Avec l’invention de la photographie au XIXe siècle, sont apparues les premières photos érotiques: généralement gentilles par rapport à ce qui se fait aujourd’hui, mais parfois aussi explicites. J’ai toujours été un fan des images vintage, pour leur charme propre, pour leurs mystérieuses couleurs tirant souvent vers l’ocre ou le sépia. Et bien entendu, ce sont les images fétichistes qui retiennent toute mon attention. A la fin des années 20 et surtout au début des années 30, c’est surtout la scène parisienne qui se démarque.

Pour beaucoup de gens et que ce soit dans les magazines, les livres ou Internet, la provenance des images est d’un intérêt mineur. Moi j’ai toujours été intéressé de savoir le comment du pourquoi et d’en apprendre un peu plus sur les acteurs. A l’époque du net où nous vivons, dans laquelle des millions de photos apparaissent tous les jours dans les forums et autres plateformes de sharing, tout devient rapidement futile, sans véritable intérêt, sans âme, sans histoire. Les photos vintage par contre me parlent, j’essaye d’imaginer comment vivaient ces personnes à leur époque, quels photographes se cachent derrière les sigles apposés au bas des photos. En parlant de sigle justement, celui de « Y.R. » me passionne depuis longtemps. Un signe qui orne des images différentes de la production des confrères, des images souvent très fétichistes et en quelque sorte en avance sur leur temps. Derrière tout ça se profile la société Yva Richard, dont il est question ici.
 

 

Les tenues de ville BCBG (à gauche en 1923) font place
peu à peu à une gamme de dessous plus osés et plus coquins.
 

 


 

 

 

A gauche une publicité parue dans « La vie Parisienne » en 1926.

 

 


Ces quelques photos et documents qui précèdent, représentent la société
Yva Richard dans son activité originale basée sur la lingerie.
Il existe en fait des centaines de photos en petite tenue de ce genre.

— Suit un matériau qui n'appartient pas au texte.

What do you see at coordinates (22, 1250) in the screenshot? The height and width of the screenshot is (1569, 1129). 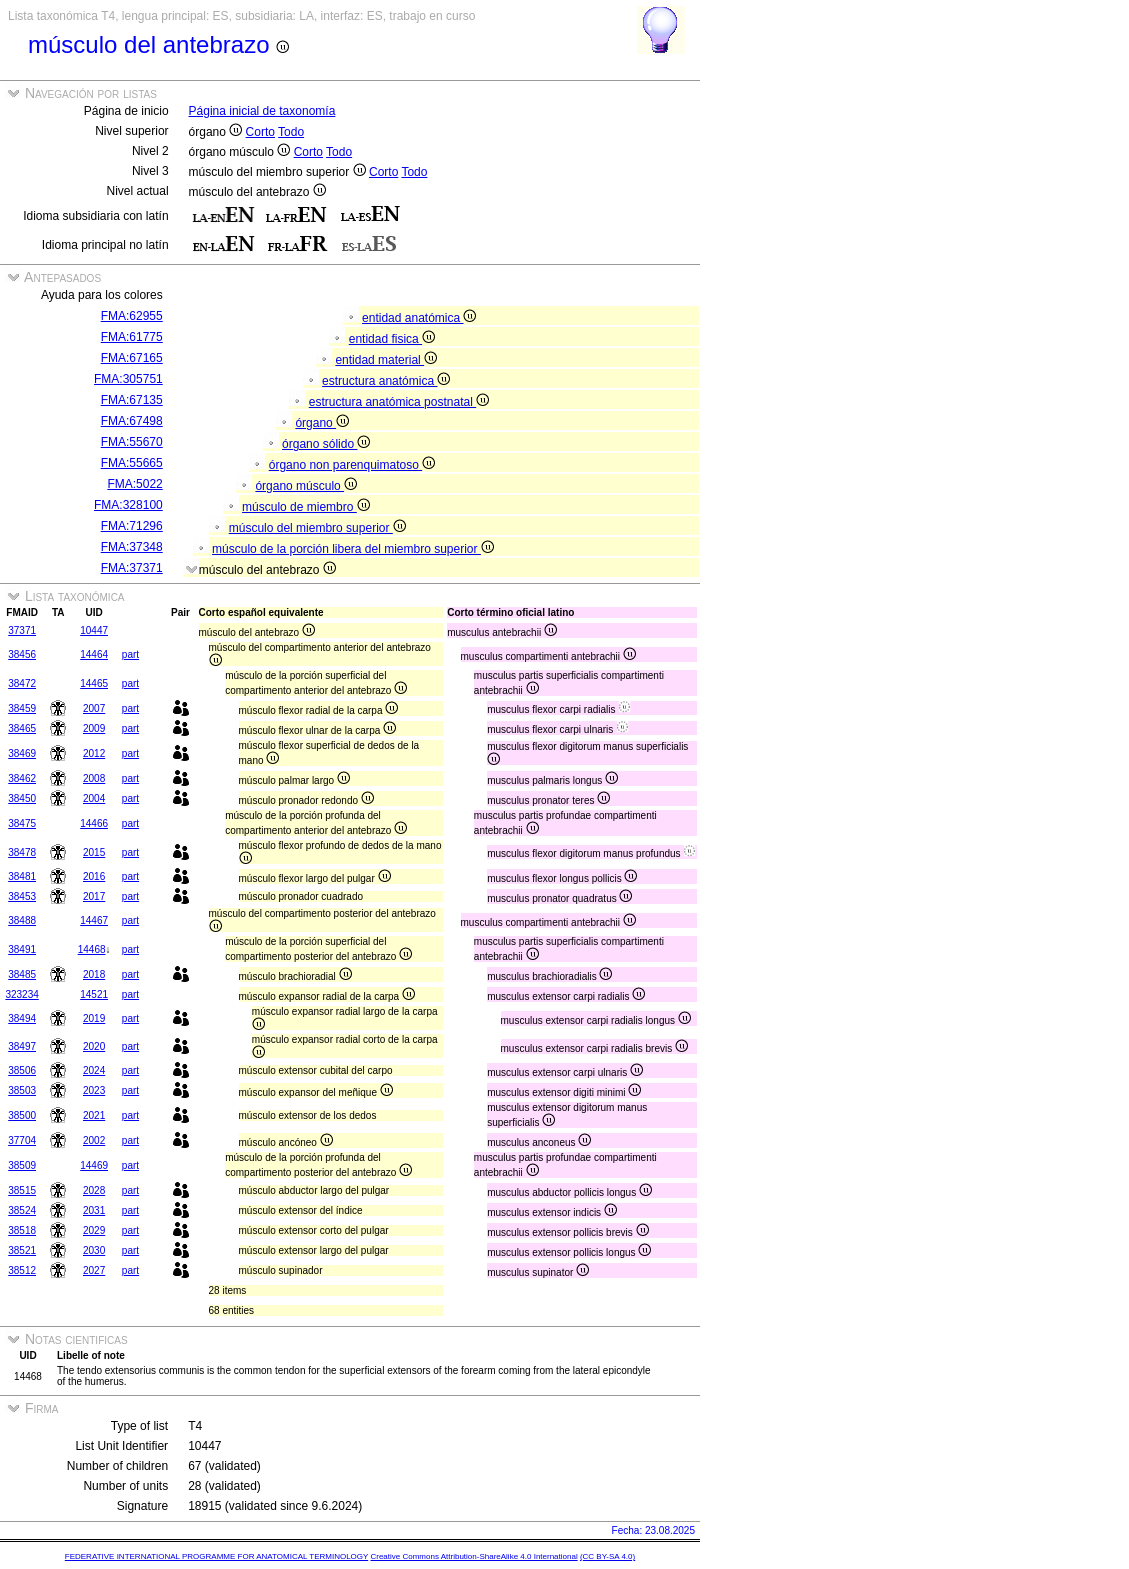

Yva Richard, un nom mystérieux qui colle bien aux photos tout aussi énigmatiques. Non pas le nom d’une personne physique, mais celui d’une société, formée par le couple Richard et Nativa Richard. Le mot Yva étant donc une abréviation modifiée du prénom de madame. La société apparaît en 1914, sise au 7, rue Saint-Hyacinthe. Des publicités des années 20 indiquent toutefois 8, rue du Marché Saint-Honoré. Après vérification, il s’agit en fait de la même adresse. Probablement une maison faisant le coin et dont l’entrée à été modifiée pour la rendre plus visible! A l’origine, la société est spécialisée dans la fabrication et la vente de mode et de lingerie, avec au programme une gamme somme toute très classique de robes. La lingerie est décrite comme étant en « crêpe de Chine, brodée à la main », donc plutôt dans le haut de gamme.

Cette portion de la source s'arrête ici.